After being closed for the last eight months, the Long Island Rail Road's newly renovated bathrooms and waiting room in Penn Station have reopened. NewsdayTV's Alfonso Castillo reports. Credit: Corey Sipkin

The Long Island Rail Road’s Penn Station waiting area, including a remodeled bathroom, has reopened following a nearly eight-month renovation, but some riders are underwhelmed by the improvements, which they say don’t go far enough to address insufficient seating in the busy Manhattan train terminal. 

“You walk in there and you expect a big improvement,” LIRR Commuter Council chairman Gerard Bringmann said of the waiting room. “And it’s like, ‘What did they do?’ ”

After closing in October as part of a larger $700 million revamp of the LIRR’s Penn Station concourse, the new and improved bathrooms, which opened May 23, include bright LED lighting and touchless toilets, urinals, sinks and hand dryers. The waiting room improvements include new tiles, lighting, digital screens and steel benches.

But the current configuration of the waiting room, which is for ticketed customers only, includes just 25 seats. Even with ridership down about 30% since the beginning of the COVID-19 pandemic in 2020, more than 100,000 LIRR customers travel through Penn Station each weekday, according to railroad ridership figures.

LIRR officials said the work on the bathrooms and waiting room was always intended as only a “refresh,” with no square footage being added.

In a statement, LIRR spokesperson David Steckel called the LIRR’s renovated space in Penn Station “a spectacular gateway to Manhattan . . . with a concourse that is double its former width, with 18-foot-high illuminated ceilings and wayfinding signage to improve trips.”

Steckel added, “with seating at east and west ends of the Penn and Moynihan Station complexes, there are even more available places for riders to sit.”

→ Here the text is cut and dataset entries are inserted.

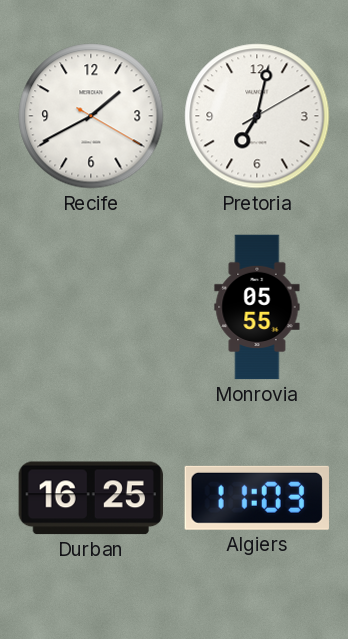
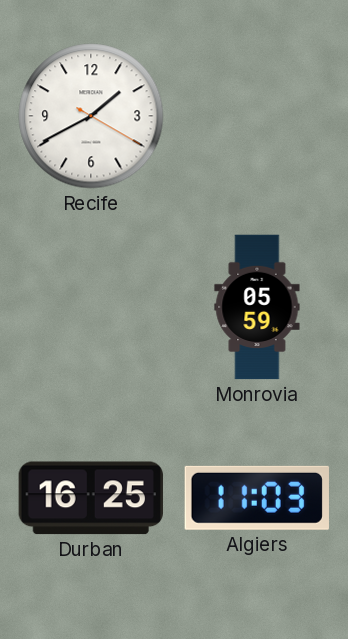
Pretoria: 7:02 -> none
Monrovia: 05:55 -> 05:59
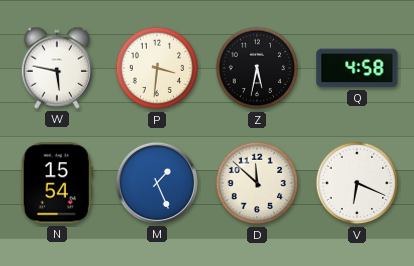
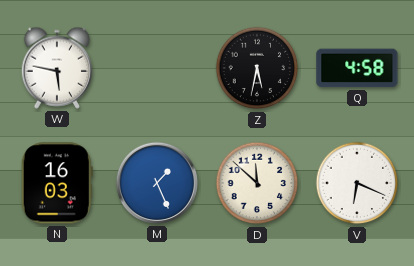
P: 3:31 -> none
N: 15:54 -> 16:03
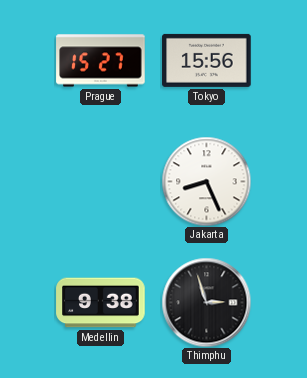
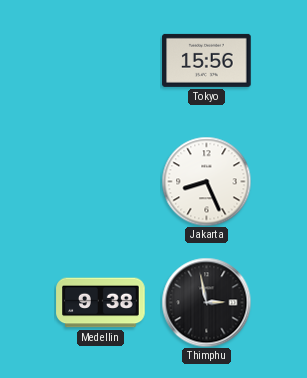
Prague: 15:27 -> none
Thimphu: 2:57 -> 2:58
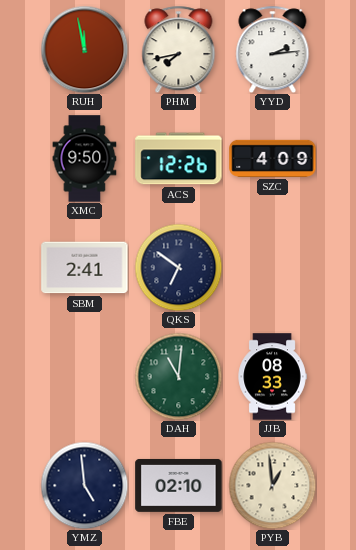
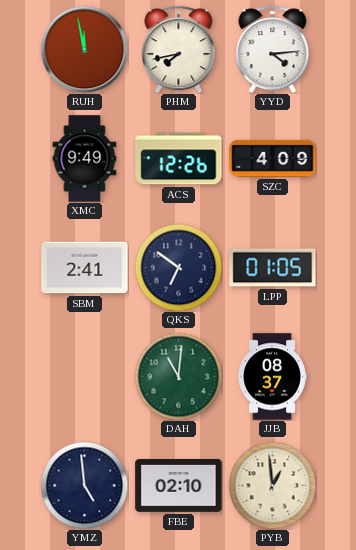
YYD: 2:14 -> 4:14
XMC: 9:50 -> 9:49
LPP: none -> 01:05
JJB: 08:33 -> 08:37
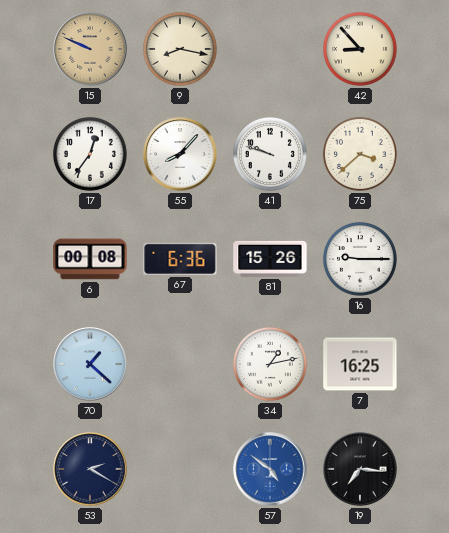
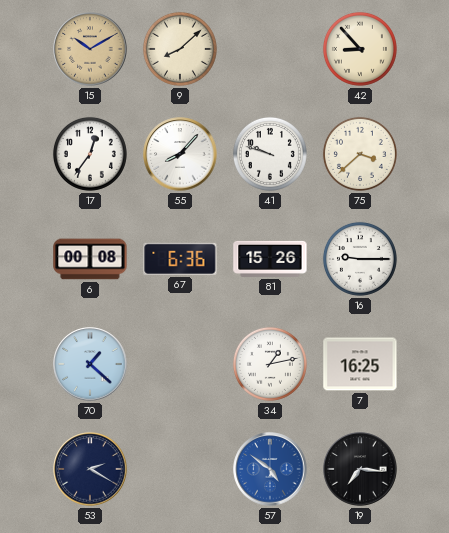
15: 9:49 -> 10:10
9: 8:17 -> 8:08
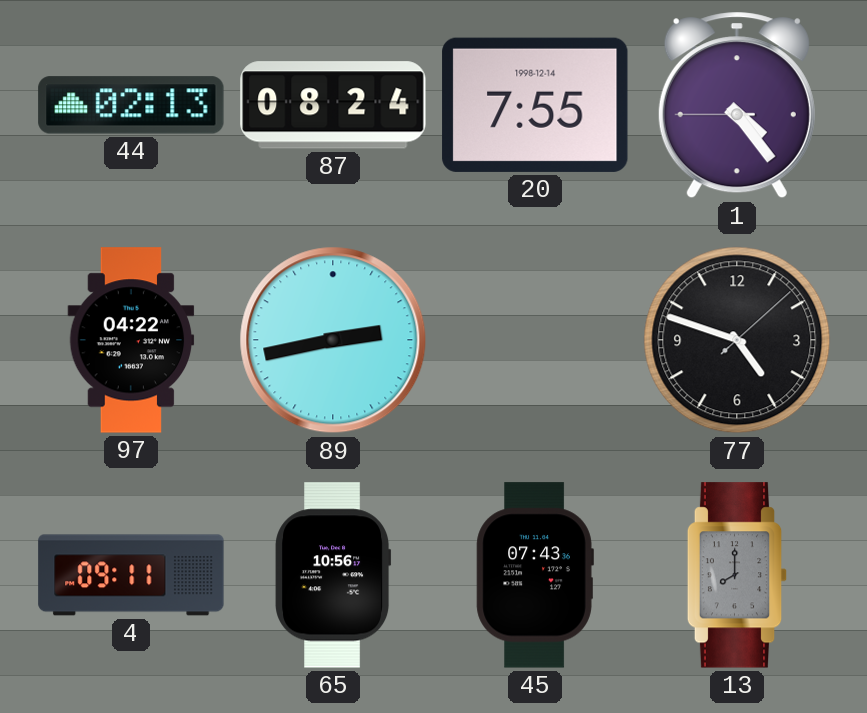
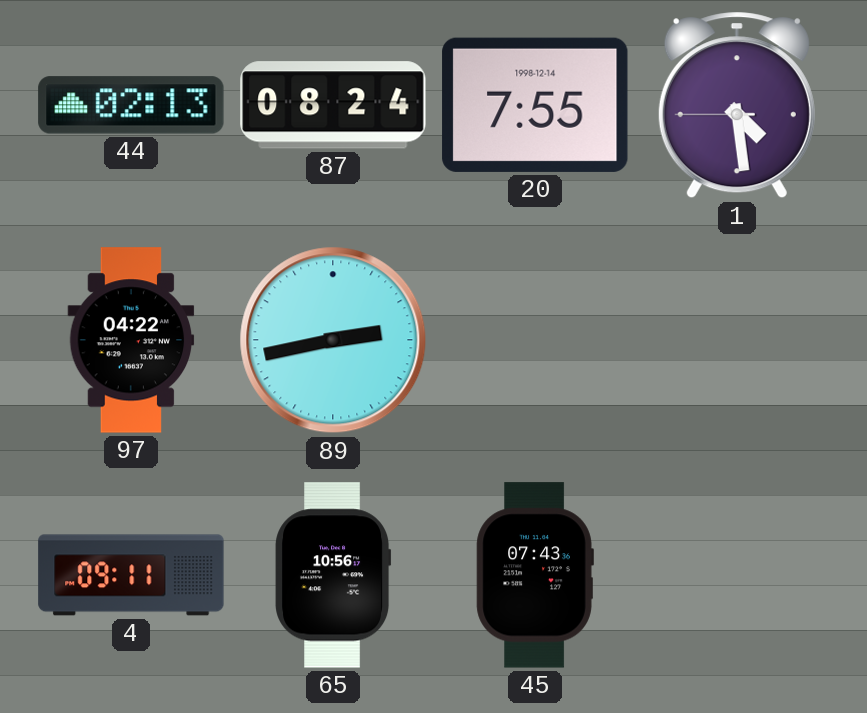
1: 4:23 -> 4:28
77: 4:48 -> none
13: 8:00 -> none
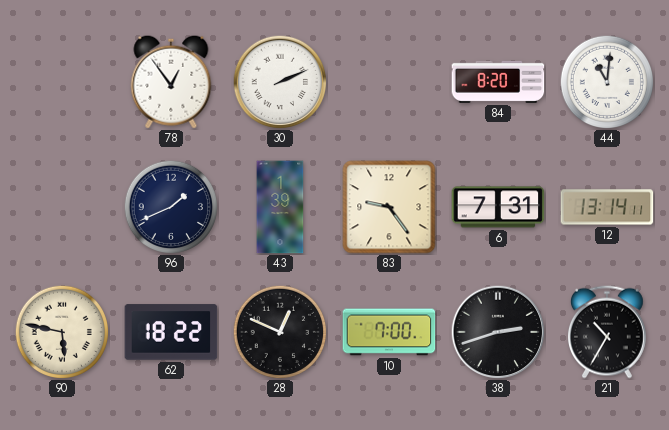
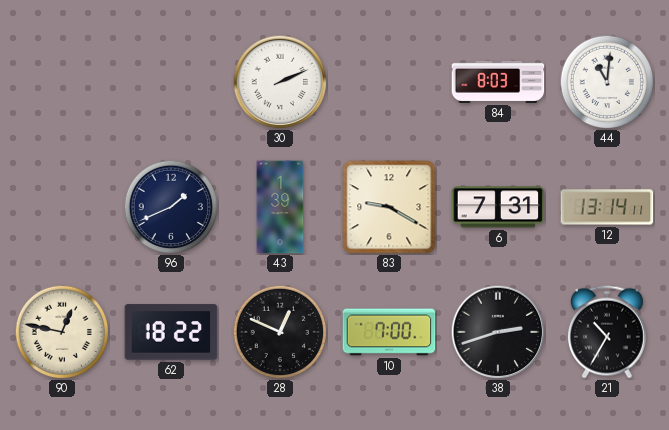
78: 12:54 -> none
84: 8:20 -> 8:03
83: 9:24 -> 9:20
90: 5:47 -> 12:47
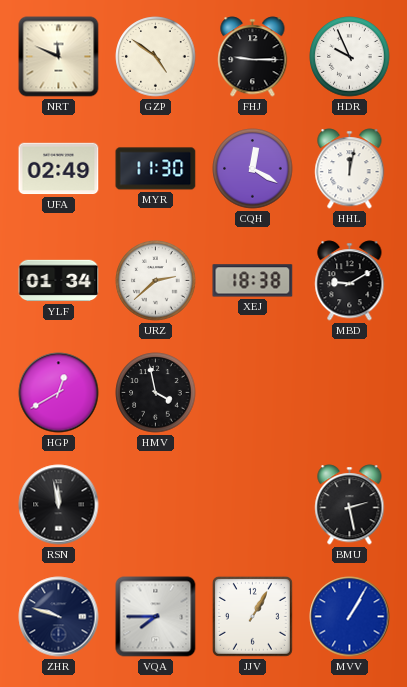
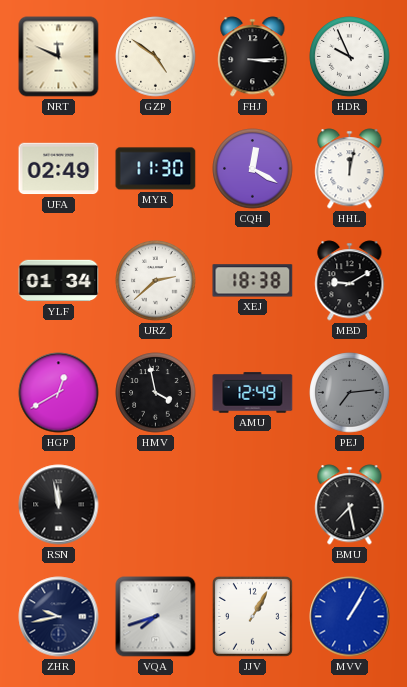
FHJ: 9:15 -> 3:15
AMU: none -> 12:49
PEJ: none -> 7:14
BMU: 2:28 -> 7:28
ZHR: 9:48 -> 9:43
VQA: 7:45 -> 7:42
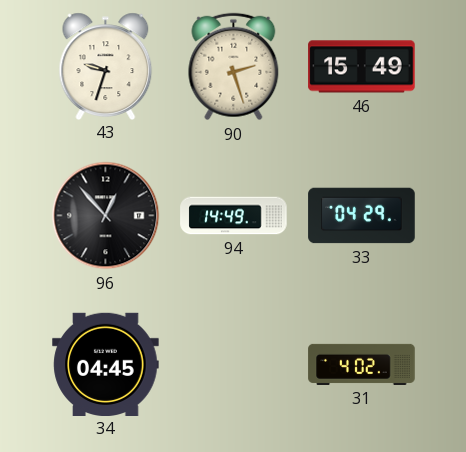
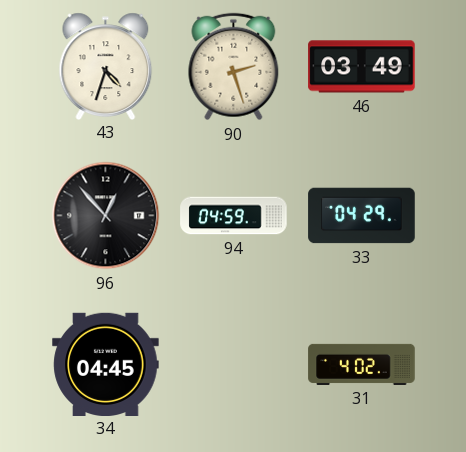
43: 9:33 -> 4:33
46: 15:49 -> 03:49
94: 14:49 -> 04:59
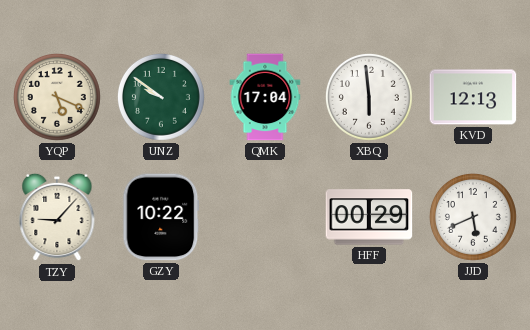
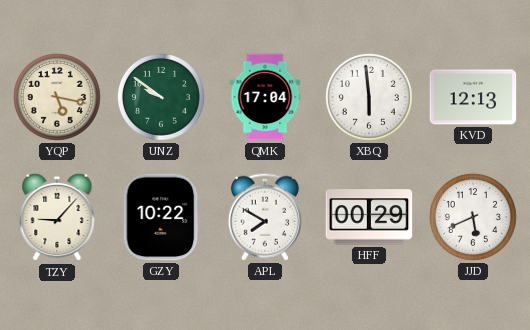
YQP: 5:19 -> 5:17
APL: none -> 7:50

But several riders expressed their disappointment in comments responding to an LIRR Facebook post trumpeting the “recently upgraded customer waiting area.”

“It’s still dingy, half the size, and the benches are not secured well and very low and uncomfortable,” Elli Nagler Shodel wrote. “This posting by the MTA is a denial of reality.”

Eric Haesche commented that, compared to all the other upgrades recently made at Penn, “This area looks like a second thought.”

Still, many LIRR passengers were happy to have somewhere to take a load off right now, given the scarcity of seating at Penn since all the shops and eateries in the concourse were closed four years ago. New retail businesses are expected to begin moving in this fall.

“For the past year, there was no seating whatsoever. It was miserable. I’d have to sit on my bag or sit on the floor,” said Alex Lopez, 24, of Coram, as he sat in the waiting room Thursday morning. “After standing all day, I’d have to stand even longer while waiting for the train. So I’m just happy it’s back.”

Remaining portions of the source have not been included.